WHAT YOU NEED TO DO
All entries should be output exactly as they stand.

Start of RAW DATA

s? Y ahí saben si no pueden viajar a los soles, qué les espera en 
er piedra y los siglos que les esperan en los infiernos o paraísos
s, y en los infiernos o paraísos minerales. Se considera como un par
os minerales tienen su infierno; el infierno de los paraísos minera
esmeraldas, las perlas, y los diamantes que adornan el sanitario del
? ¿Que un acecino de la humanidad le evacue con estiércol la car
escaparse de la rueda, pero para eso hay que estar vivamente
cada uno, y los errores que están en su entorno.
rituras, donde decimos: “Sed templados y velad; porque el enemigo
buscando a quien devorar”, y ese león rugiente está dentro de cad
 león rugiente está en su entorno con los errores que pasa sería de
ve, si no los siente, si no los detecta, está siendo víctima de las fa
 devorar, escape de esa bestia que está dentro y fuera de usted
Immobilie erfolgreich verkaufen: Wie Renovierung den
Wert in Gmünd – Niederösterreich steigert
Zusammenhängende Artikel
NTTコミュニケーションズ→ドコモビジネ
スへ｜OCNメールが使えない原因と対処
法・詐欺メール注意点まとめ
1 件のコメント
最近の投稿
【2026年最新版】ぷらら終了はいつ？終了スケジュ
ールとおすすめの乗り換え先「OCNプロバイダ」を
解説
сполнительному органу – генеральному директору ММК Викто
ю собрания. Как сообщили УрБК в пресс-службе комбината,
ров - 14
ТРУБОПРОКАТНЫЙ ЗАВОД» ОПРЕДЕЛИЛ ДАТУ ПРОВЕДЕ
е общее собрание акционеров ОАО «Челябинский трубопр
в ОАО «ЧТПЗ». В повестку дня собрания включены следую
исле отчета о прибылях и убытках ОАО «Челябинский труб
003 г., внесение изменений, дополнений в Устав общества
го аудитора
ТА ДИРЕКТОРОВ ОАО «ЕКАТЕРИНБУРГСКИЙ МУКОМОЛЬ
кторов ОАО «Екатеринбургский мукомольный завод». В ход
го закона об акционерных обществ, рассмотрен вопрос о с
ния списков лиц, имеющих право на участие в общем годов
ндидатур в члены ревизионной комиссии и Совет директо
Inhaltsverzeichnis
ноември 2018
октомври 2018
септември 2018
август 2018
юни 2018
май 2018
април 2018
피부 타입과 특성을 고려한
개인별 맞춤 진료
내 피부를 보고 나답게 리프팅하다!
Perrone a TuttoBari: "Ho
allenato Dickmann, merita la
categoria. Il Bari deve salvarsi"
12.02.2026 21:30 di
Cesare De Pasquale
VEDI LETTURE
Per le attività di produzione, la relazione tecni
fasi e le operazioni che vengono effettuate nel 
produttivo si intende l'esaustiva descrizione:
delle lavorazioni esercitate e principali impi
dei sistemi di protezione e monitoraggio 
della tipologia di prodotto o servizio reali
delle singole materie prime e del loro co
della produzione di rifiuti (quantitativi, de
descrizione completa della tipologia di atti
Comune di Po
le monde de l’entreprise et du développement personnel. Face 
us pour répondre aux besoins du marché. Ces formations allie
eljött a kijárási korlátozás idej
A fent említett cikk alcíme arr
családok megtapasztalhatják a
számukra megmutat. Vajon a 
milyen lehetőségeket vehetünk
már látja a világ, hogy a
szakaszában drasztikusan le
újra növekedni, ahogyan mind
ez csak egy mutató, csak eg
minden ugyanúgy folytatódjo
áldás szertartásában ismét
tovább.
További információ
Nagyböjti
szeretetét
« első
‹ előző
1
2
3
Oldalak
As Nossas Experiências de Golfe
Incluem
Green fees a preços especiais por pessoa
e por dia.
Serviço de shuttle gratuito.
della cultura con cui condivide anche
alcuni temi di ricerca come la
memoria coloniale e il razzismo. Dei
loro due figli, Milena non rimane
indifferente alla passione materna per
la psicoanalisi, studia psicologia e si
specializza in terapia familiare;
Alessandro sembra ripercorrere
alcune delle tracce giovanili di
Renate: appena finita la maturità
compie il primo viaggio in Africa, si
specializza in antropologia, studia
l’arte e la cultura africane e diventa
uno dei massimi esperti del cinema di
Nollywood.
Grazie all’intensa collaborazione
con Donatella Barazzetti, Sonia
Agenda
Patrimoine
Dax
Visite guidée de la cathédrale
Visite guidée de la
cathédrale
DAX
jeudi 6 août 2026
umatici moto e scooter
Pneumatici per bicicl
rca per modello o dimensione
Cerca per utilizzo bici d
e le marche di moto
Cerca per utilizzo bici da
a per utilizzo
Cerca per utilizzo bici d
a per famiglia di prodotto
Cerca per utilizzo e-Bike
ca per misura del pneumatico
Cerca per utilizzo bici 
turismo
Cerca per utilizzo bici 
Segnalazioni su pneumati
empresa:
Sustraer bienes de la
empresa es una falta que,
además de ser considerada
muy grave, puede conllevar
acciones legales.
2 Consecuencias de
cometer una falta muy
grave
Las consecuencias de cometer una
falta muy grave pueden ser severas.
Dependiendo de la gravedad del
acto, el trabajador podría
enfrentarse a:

End of RAW DATA

SOLUTION TO THE EXERCISE
s? Y ahí saben si no pueden viajar a los soles, qué les espera en 
er piedra y los siglos que les esperan en los infiernos o paraísos
s, y en los infiernos o paraísos minerales. Se considera como un par
os minerales tienen su infierno; el infierno de los paraísos minera
esmeraldas, las perlas, y los diamantes que adornan el sanitario del
? ¿Que un acecino de la humanidad le evacue con estiércol la car
escaparse de la rueda, pero para eso hay que estar vivamente
cada uno, y los errores que están en su entorno.
rituras, donde decimos: “Sed templados y velad; porque el enemigo
buscando a quien devorar”, y ese león rugiente está dentro de cad
 león rugiente está en su entorno con los errores que pasa sería de
ve, si no los siente, si no los detecta, está siendo víctima de las fa
 devorar, escape de esa bestia que está dentro y fuera de usted
Immobilie erfolgreich verkaufen: Wie Renovierung den
Wert in Gmünd – Niederösterreich steigert
Zusammenhängende Artikel
NTTコミュニケーションズ→ドコモビジネ
スへ｜OCNメールが使えない原因と対処
法・詐欺メール注意点まとめ
1 件のコメント
最近の投稿
【2026年最新版】ぷらら終了はいつ？終了スケジュ
ールとおすすめの乗り換え先「OCNプロバイダ」を
解説
сполнительному органу – генеральному директору ММК Викто
ю собрания. Как сообщили УрБК в пресс-службе комбината,
ров - 14
ТРУБОПРОКАТНЫЙ ЗАВОД» ОПРЕДЕЛИЛ ДАТУ ПРОВЕДЕ
е общее собрание акционеров ОАО «Челябинский трубопр
в ОАО «ЧТПЗ». В повестку дня собрания включены следую
исле отчета о прибылях и убытках ОАО «Челябинский труб
003 г., внесение изменений, дополнений в Устав общества
го аудитора
ТА ДИРЕКТОРОВ ОАО «ЕКАТЕРИНБУРГСКИЙ МУКОМОЛЬ
кторов ОАО «Екатеринбургский мукомольный завод». В ход
го закона об акционерных обществ, рассмотрен вопрос о с
ния списков лиц, имеющих право на участие в общем годов
ндидатур в члены ревизионной комиссии и Совет директо
Inhaltsverzeichnis
ноември 2018
октомври 2018
септември 2018
август 2018
юни 2018
май 2018
април 2018
피부 타입과 특성을 고려한
개인별 맞춤 진료
내 피부를 보고 나답게 리프팅하다!
Perrone a TuttoBari: "Ho
allenato Dickmann, merita la
categoria. Il Bari deve salvarsi"
12.02.2026 21:30 di
Cesare De Pasquale
VEDI LETTURE
Per le attività di produzione, la relazione tecni
fasi e le operazioni che vengono effettuate nel 
produttivo si intende l'esaustiva descrizione:
delle lavorazioni esercitate e principali impi
dei sistemi di protezione e monitoraggio 
della tipologia di prodotto o servizio reali
delle singole materie prime e del loro co
della produzione di rifiuti (quantitativi, de
descrizione completa della tipologia di atti
Comune di Po
le monde de l’entreprise et du développement personnel. Face 
us pour répondre aux besoins du marché. Ces formations allie
eljött a kijárási korlátozás idej
A fent említett cikk alcíme arr
családok megtapasztalhatják a
számukra megmutat. Vajon a 
milyen lehetőségeket vehetünk
már látja a világ, hogy a
szakaszában drasztikusan le
újra növekedni, ahogyan mind
ez csak egy mutató, csak eg
minden ugyanúgy folytatódjo
áldás szertartásában ismét
tovább.
További információ
Nagyböjti
szeretetét
« első
‹ előző
1
2
3
Oldalak
As Nossas Experiências de Golfe
Incluem
Green fees a preços especiais por pessoa
e por dia.
Serviço de shuttle gratuito.
della cultura con cui condivide anche
alcuni temi di ricerca come la
memoria coloniale e il razzismo. Dei
loro due figli, Milena non rimane
indifferente alla passione materna per
la psicoanalisi, studia psicologia e si
specializza in terapia familiare;
Alessandro sembra ripercorrere
alcune delle tracce giovanili di
Renate: appena finita la maturità
compie il primo viaggio in Africa, si
specializza in antropologia, studia
l’arte e la cultura africane e diventa
uno dei massimi esperti del cinema di
Nollywood.
Grazie all’intensa collaborazione
con Donatella Barazzetti, Sonia
Agenda
Patrimoine
Dax
Visite guidée de la cathédrale
Visite guidée de la
cathédrale
DAX
jeudi 6 août 2026
umatici moto e scooter
Pneumatici per bicicl
rca per modello o dimensione
Cerca per utilizzo bici d
e le marche di moto
Cerca per utilizzo bici da
a per utilizzo
Cerca per utilizzo bici d
a per famiglia di prodotto
Cerca per utilizzo e-Bike
ca per misura del pneumatico
Cerca per utilizzo bici 
turismo
Cerca per utilizzo bici 
Segnalazioni su pneumati
empresa:
Sustraer bienes de la
empresa es una falta que,
además de ser considerada
muy grave, puede conllevar
acciones legales.
2 Consecuencias de
cometer una falta muy
grave
Las consecuencias de cometer una
falta muy grave pueden ser severas.
Dependiendo de la gravedad del
acto, el trabajador podría
enfrentarse a:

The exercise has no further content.